An important correction is in order here; Viewed in proper context, it is clear that Geller used that phrase to describe Islam’s fundamental system of Sharia Law. It is remarkable that an organization whose self-declared mission is to track and combat “hate,” should deem it offensive for someone to classify, as “radical and extreme,” an ideology whose fundamental tenets countenance the death penalty for such transgressions as adultery, homosexuality, blasphemy, and apostasy; an ideology that relegates “infidels” to second-class (dhimmi) status; an ideology that unambiguously mandates jihad and calls for worldwide Islamic supremacy; and an ideology that relegates women to second-class status in a host of ways.
By SPLC’s telling, Geller exploited the so-called “Ground Zero Mosque” controversy as her “ticket to anti-Muslim superstardom” when she led, along with Islam scholar Robert Spencer, “an effort to depict the [Mosque] project’s planners as radical extremists.” Conspicuously absent from SPLC’s analysis is any substantive refutation of the suggestion that those planners were in fact extremists.

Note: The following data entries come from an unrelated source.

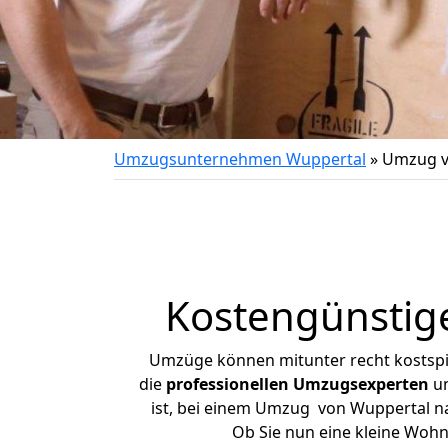
Umzugsunternehmen Wuppertal
»
Umzug v
Kostengünstig
Umzüge können mitunter recht kostspiel
die
professionellen Umzugsexperten
un
ist, bei einem Umzug von Wuppertal nac
Ob Sie nun eine kleine Woh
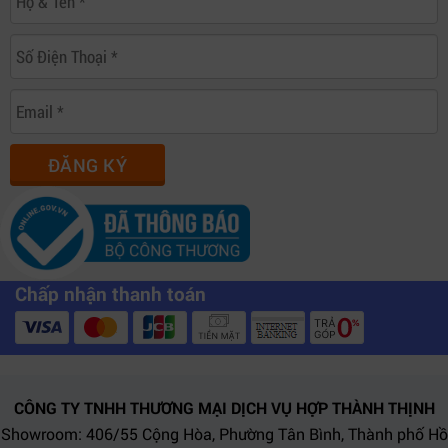
ĐĂNG KÝ
Chấp nhận thanh toán
CÔNG TY TNHH THƯƠNG MẠI DỊCH VỤ HỢP THÀNH THỊNH
Showroom: 406/55 Cộng Hòa, Phường Tân Bình, Thành phố Hồ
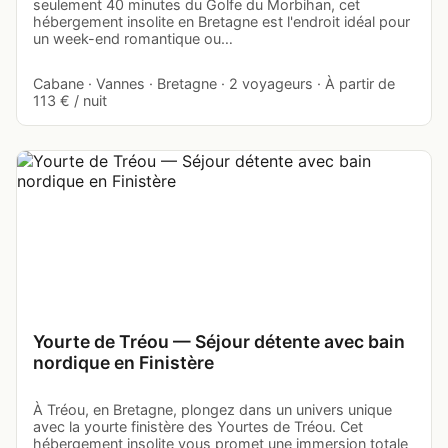
seulement 40 minutes du Golfe du Morbihan, cet
hébergement insolite en Bretagne est l'endroit idéal pour
un week-end romantique ou…
Cabane · Vannes · Bretagne · 2 voyageurs · À partir de
113 € / nuit
Yourte de Tréou — Séjour détente avec bain
nordique en Finistère
À Tréou, en Bretagne, plongez dans un univers unique
avec la yourte finistère des Yourtes de Tréou. Cet
hébergement insolite vous promet une immersion totale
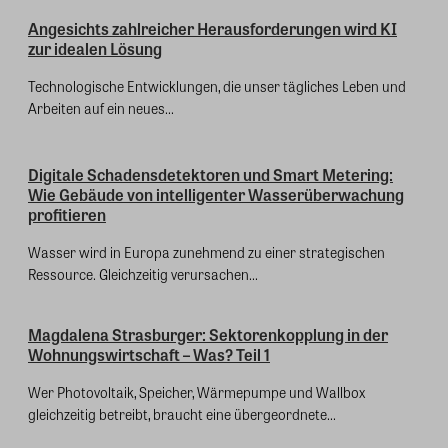
Angesichts zahlreicher Herausforderungen wird KI
zur idealen Lösung
Technologische Entwicklungen, die unser tägliches Leben und
Arbeiten auf ein neues...
Digitale Schadensdetektoren und Smart Metering:
Wie Gebäude von intelligenter Wasserüberwachung
profitieren
Wasser wird in Europa zunehmend zu einer strategischen
Ressource. Gleichzeitig verursachen...
Magdalena Strasburger: Sektorenkopplung in der
Wohnungswirtschaft – Was? Teil 1
Wer Photovoltaik, Speicher, Wärmepumpe und Wallbox
gleichzeitig betreibt, braucht eine übergeordnete...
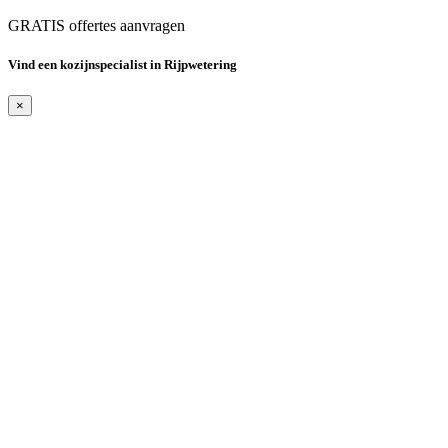
GRATIS offertes aanvragen
Vind een kozijnspecialist in Rijpwetering
×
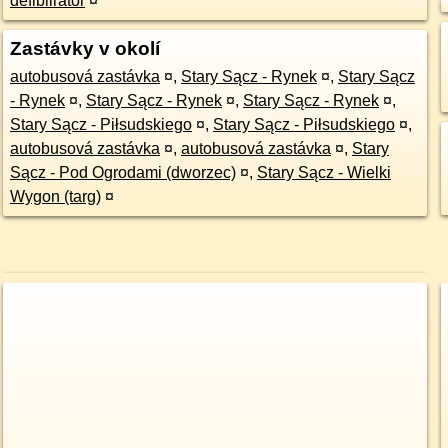
defiblirátor
¤
Zastávky v okolí
autobusová zastávka
¤
,
Stary Sącz - Rynek
¤
,
Stary Sącz
- Rynek
¤
,
Stary Sącz - Rynek
¤
,
Stary Sącz - Rynek
¤
,
Stary Sącz - Piłsudskiego
¤
,
Stary Sącz - Piłsudskiego
¤
,
autobusová zastávka
¤
,
autobusová zastávka
¤
,
Stary
Sącz - Pod Ogrodami (dworzec)
¤
,
Stary Sącz - Wielki
Wygon (targ)
¤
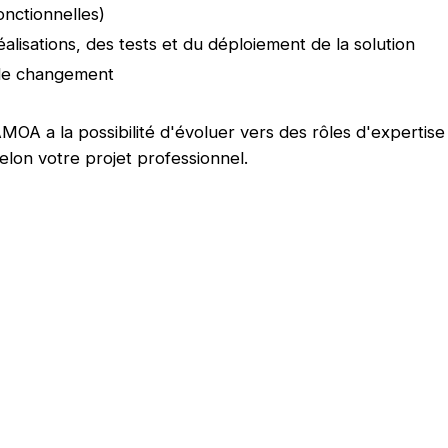
onctionnelles)
éalisations, des tests et du déploiement de la solution
de changement
AMOA a la possibilité d'évoluer vers des rôles d'expertise
on votre projet professionnel.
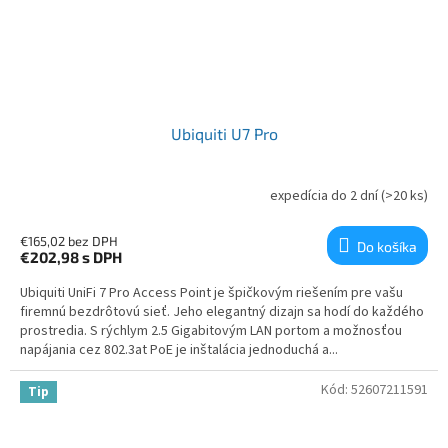
Ubiquiti U7 Pro
expedícia do 2 dní
(>20 ks)
€165,02 bez DPH
Do košíka
€202,98
s DPH
Ubiquiti UniFi 7 Pro Access Point je špičkovým riešením pre vašu
firemnú bezdrôtovú sieť. Jeho elegantný dizajn sa hodí do každého
prostredia. S rýchlym 2.5 Gigabitovým LAN portom a možnosťou
napájania cez 802.3at PoE je inštalácia jednoduchá a...
Kód:
52607211591
Tip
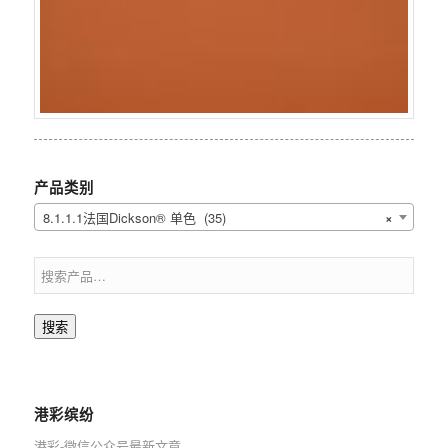
产品类别
8.1.1.1法国Dickson® 单色 (35)
×
搜索
港彩缤纷
港彩-微信公众号最新文章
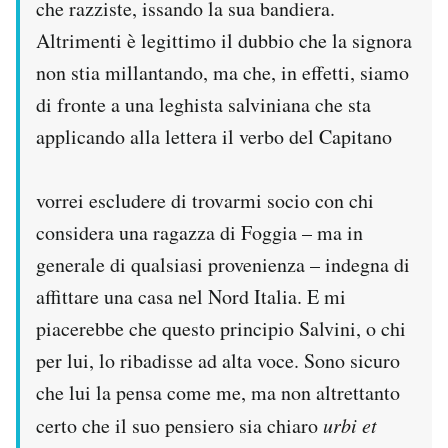
che razziste, issando la sua bandiera.
Altrimenti è legittimo il dubbio che la signora
non stia millantando, ma che, in effetti, siamo
di fronte a una leghista salviniana che sta
applicando alla lettera il verbo del Capitano
vorrei escludere di trovarmi socio con chi
considera una ragazza di Foggia – ma in
generale di qualsiasi provenienza – indegna di
affittare una casa nel Nord Italia. E mi
piacerebbe che questo principio Salvini, o chi
per lui, lo ribadisse ad alta voce. Sono sicuro
che lui la pensa come me, ma non altrettanto
certo che il suo pensiero sia chiaro
urbi et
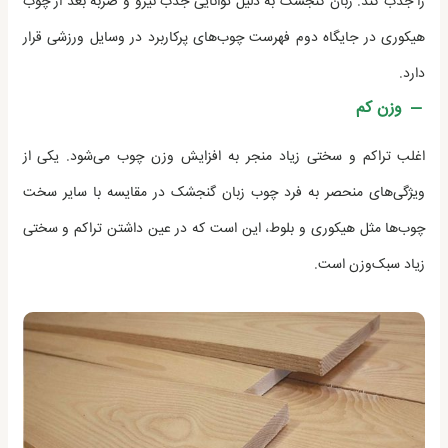
را جذب کند. زبان گنجشک به دلیل توانایی جذب نیرو و ضربه بعد از چوب
هیکوری در جایگاه دوم فهرست چوب‌های پرکاربرد در وسایل ورزشی قرار
دارد.
وزن کم
اغلب تراکم و سختی زیاد منجر به افزایش وزن چوب می‌شود. یکی از
ویژگی‌های منحصر به فرد چوب زبان گنجشک در مقایسه با سایر سخت
چوب‌‌ها مثل هیکوری و بلوط، این است که در عین داشتن تراکم و سختی
زیاد سبک‌وزن است.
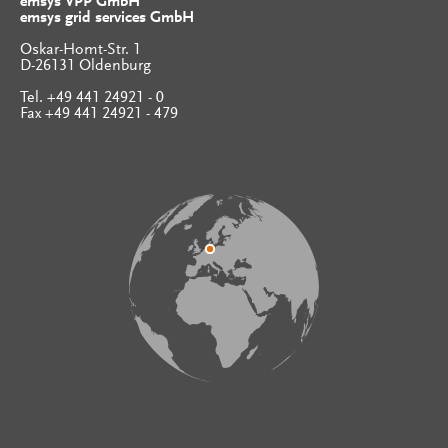
emsys VPP GmbH
emsys grid services GmbH
Oskar-Homt-Str. 1
D-26131 Oldenburg
Tel. +49 441 24921 - 0
Fax +49 441 24921 - 479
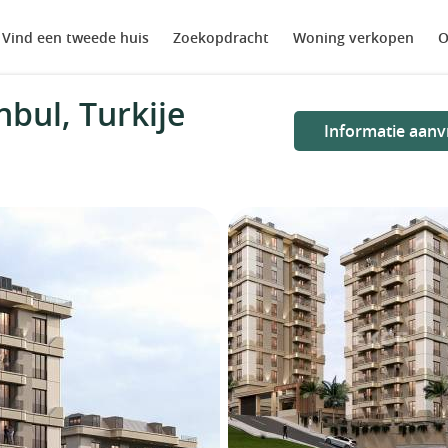
Vind een tweede huis
Zoekopdracht
Woning verkopen
O
bul, Turkije
Informatie aanv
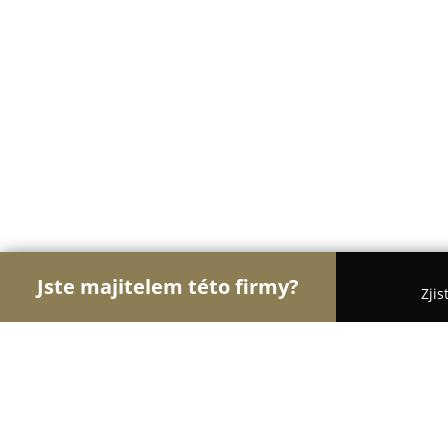
Jste majitelem této firmy?
Zjis
Orlové Cukrářství
Cukrárny, Kavárny, Dezerty - 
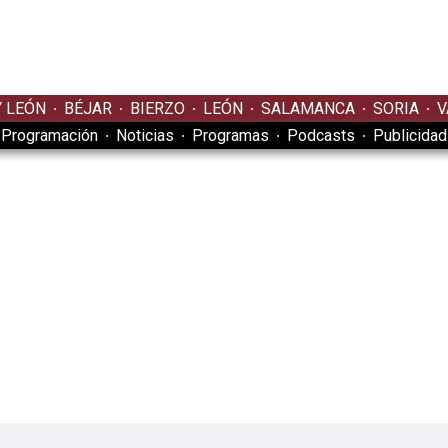
Y LEÓN
BÉJAR
BIERZO
LEÓN
SALAMANCA
SORIA
V
Programación
Noticias
Programas
Podcasts
Publicidad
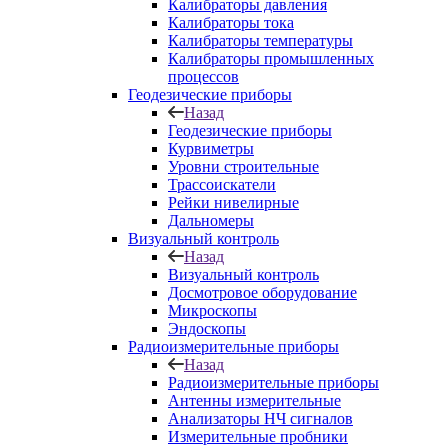
Калибраторы давления
Калибраторы тока
Калибраторы температуры
Калибраторы промышленных
процессов
Геодезические приборы
Назад
Геодезические приборы
Курвиметры
Уровни строительные
Трассоискатели
Рейки нивелирные
Дальномеры
Визуальный контроль
Назад
Визуальный контроль
Досмотровое оборудование
Микроскопы
Эндоскопы
Радиоизмерительные приборы
Назад
Радиоизмерительные приборы
Антенны измерительные
Анализаторы НЧ сигналов
Измерительные пробники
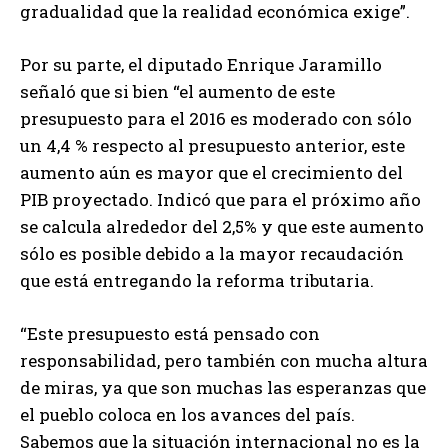
gradualidad que la realidad económica exige”.
Por su parte, el diputado Enrique Jaramillo
señaló que si bien “el aumento de este
presupuesto para el 2016 es moderado con sólo
un 4,4 % respecto al presupuesto anterior, este
aumento aún es mayor que el crecimiento del
PIB proyectado. Indicó que para el próximo año
se calcula alrededor del 2,5% y que este aumento
sólo es posible debido a la mayor recaudación
que está entregando la reforma tributaria.
“Este presupuesto está pensado con
responsabilidad, pero también con mucha altura
de miras, ya que son muchas las esperanzas que
el pueblo coloca en los avances del país.
Sabemos que la situación internacional no es la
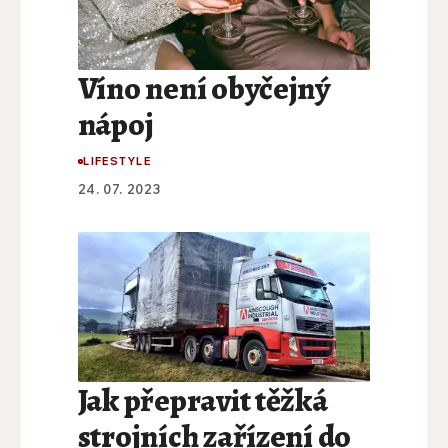
Víno není obyčejný
nápoj
LIFESTYLE
24. 07. 2023
Jak přepravit těžká
strojních zařízení do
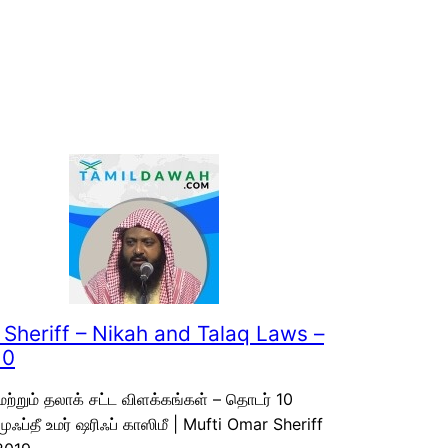
Sheriff – Nikah and Talaq Laws –
10
மற்றும் தலாக் சட்ட விளக்கங்கள் – தொடர் 10
முஃப்தீ உமர் ஷரிஃப் காஸிமீ | Mufti Omar Sheriff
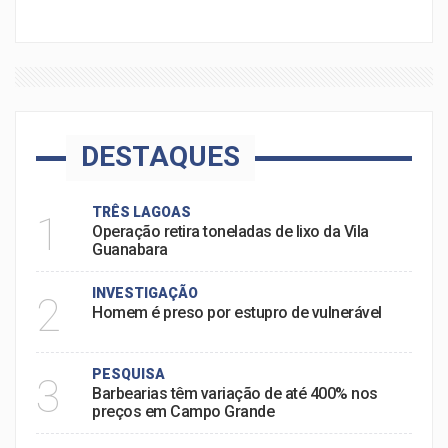
DESTAQUES
TRÊS LAGOAS
1
Operação retira toneladas de lixo da Vila
Guanabara
INVESTIGAÇÃO
2
Homem é preso por estupro de vulnerável
PESQUISA
3
Barbearias têm variação de até 400% nos
preços em Campo Grande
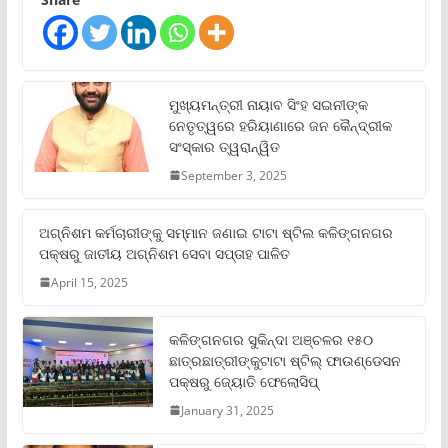
ମୁଖ୍ୟମନ୍ତ୍ରୀ ନାୟାବ ସିଂହ ସଇନୀଙ୍କ
ନେତୃତ୍ୱରେ ହରିୟାଣାରେ ଜନ କୈନ୍ଦ୍ରୀକ
ସଂସ୍କାର ତ୍ୱରାନ୍ୱିତ
September 3, 2025
ଅଗ୍ନିଶମ କର୍ମଚାରୀଙ୍କୁ ସମ୍ମାନ ଜଣାଇ ଟାଟା ଷ୍ଟିଲ କଳିଙ୍ଗନଗର
ପକ୍ଷରୁ ଜାତୀୟ ଅଗ୍ନିଶମ ସେବା ସପ୍ତାହ ପାଳିତ
April 15, 2025
କଳିଙ୍ଗନଗର ସୁକିନ୍ଦା ଅଞ୍ଚଳର ୧୫୦
ଛାତ୍ରଛାତ୍ରୀଙ୍କୁଟାଟା ଷ୍ଟିଲ୍ ଫାଉଣ୍ଡେସନ
ପକ୍ଷରୁ ଜ୍ୟୋତି ଫେଲୋସିପ୍‌
January 31, 2025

Indeed the leader of the project, Faisal Abdul Rauf, is a permanent trustee of a New York-based Islamic Cultural Center whose Imams blamed “the Jews” for the 9/11 attacks. Moreover, Rauf has portrayed 9/11 as an Islamic “reaction” to unjust U.S. “policies” that served as “an accessory” to the attacks; he has accused the United States of having “more [innocent] Muslim blood on its hands than al Qaeda has on its hands of innocent non-Muslims”; he has said that “in the most direct sense, Osama bin Laden is made in the USA”; he has praised Sheikh Yusuf Al-Qaradawi, the grotesquely anti-Semitic Muslim Brotherhood “spiritual leader” who supports Palestinian suicide bombings; he has described the “American political structure” as “Sharia-compliant”; he is a key member of a Malaysian-based organization that is the single largest donor to the Free Gaza Movement, which is a pro-Hamas initiative; and he has refused to give a definitive answer to the question of whether Hamas should be classified as a terrorist group. Is it really so outlandish to characterize Rauf’s views as “extremist”?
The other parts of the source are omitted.